The sonnet is one of the poem styles which place a poet within a creative box. Confining the poet within a strict set of rules for his composition, creativity is actually released within those limits.
By definition, a sonnet is a 14 line poem, in iambic pentameter with specific rhyme schemes. Iambic pentameter is a meter which contains 5 iambic "feet", which will be 10 syllables with the stress on the even syllables. This meter most closely resembles the pattern of English speech. Blank Verse is unrhymed iambic pentameter. The plays of Shakespeare are written in Blank Verse.
Sonnets originated in Italy the 13th century. Italian sonnets, generally known as Petrarchan sonetts, follow the basic pattern of eight lines and six lines.

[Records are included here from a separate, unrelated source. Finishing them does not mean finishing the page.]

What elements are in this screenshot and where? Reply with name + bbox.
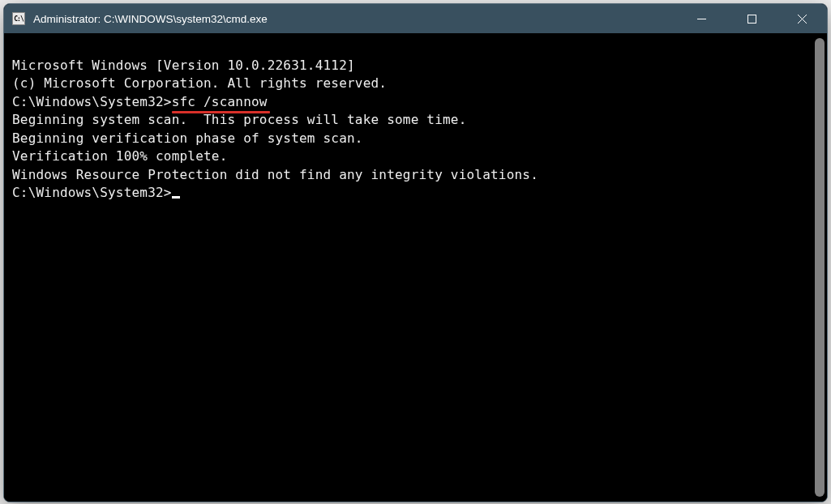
maximize-button[interactable] (726, 4, 777, 33)
svg-rect-1 (747, 15, 756, 23)
cursor (172, 196, 180, 199)
window-title: Administrator: C:\WINDOWS\system32\cmd.e… (33, 13, 676, 25)
maximize-icon (747, 15, 756, 23)
cmd-app-icon: C:\ (12, 12, 25, 25)
output-line: Microsoft Windows [Version 10.0.22631.41… (12, 57, 819, 75)
scroll-thumb[interactable] (815, 38, 825, 497)
annotation-underline (172, 111, 271, 113)
prompt-text: C:\Windows\System32> (12, 185, 172, 200)
console-output: Microsoft Windows [Version 10.0.22631.41… (4, 33, 827, 207)
window-controls (676, 4, 827, 33)
prompt-line[interactable]: C:\Windows\System32> (12, 184, 819, 203)
cmd-window: C:\ Administrator: C:\WINDOWS\system32\c… (3, 3, 828, 502)
output-line: Beginning verification phase of system s… (12, 130, 819, 148)
output-line: Windows Resource Protection did not find… (12, 166, 819, 185)
output-line: (c) Microsoft Corporation. All rights re… (12, 75, 819, 93)
close-button[interactable] (777, 4, 827, 33)
output-line: Beginning system scan. This process will… (12, 111, 819, 130)
output-line: Verification 100% complete. (12, 147, 819, 166)
entered-command: sfc /scannow (172, 93, 268, 112)
close-icon (798, 15, 807, 23)
prompt-line: C:\Windows\System32>sfc /scannow (12, 93, 819, 112)
prompt-text: C:\Windows\System32> (12, 94, 172, 109)
minimize-button[interactable] (676, 4, 726, 33)
console-body[interactable]: Microsoft Windows [Version 10.0.22631.41… (4, 33, 827, 502)
titlebar[interactable]: C:\ Administrator: C:\WINDOWS\system32\c… (4, 4, 827, 33)
minimize-icon (697, 15, 706, 23)
vertical-scrollbar[interactable] (815, 38, 825, 497)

The initial eight lines being called an Octave or Octet, containing what's known as the Proposition. The six lines referred to as the Sestet, contain the Resolution. The first line of the Sestet is called the Volta, or the turn.
The standard Petrarchan sonnet has a rhyme scheme ABBAABBA CDECDE
The Crybin variant is where the Octave's rhyme scheme is ABBACDDC
A Sicilian Sestet has a rhyme scheme of CDCCDC
An English sonnet, also referred to as Elizabethan or Shakespearean, is made up of three quatrains with a final couplet. Instead of the proposition in an Octet and resolution in a Sestet, an Elizabethan sonnet will generally present the theme of the work three different ways or viewed from three different angles with a couplet at the end wrapping up the concept. The English sonnet generally will have a rhyme scheme of ABAB CDCD EFEF GG
A Spenserian Sonnet is an English sonnet with a rhyme scheme of ABAB BCBC CDCD EE This form links the quatrains together via the rhyme scheme.
Terza Rima is a sonnet using four tercets (three lines) with a final couplet. It utilizes an interlocking rhyme scheme (like a Spenserian sonnet) which will generally be ABA BCB CDC DED EE. (Although my first Terza Rima, Ignore the Dark, used AA for the final couplet as I specifically wanted to link the couplet with the ryhme in the first tercet.)
Never having attempted a Miltonic Sonnet, I won't here comment.
These are the basic forms of "Sonnetry". Exceptions are common, both with rhyme scheme, percentage of rhyme and the meter. Experimentation is acceptable up to the point where it can't really be called a sonnet anymore. As in all art, beauty is in the eye of the beholder.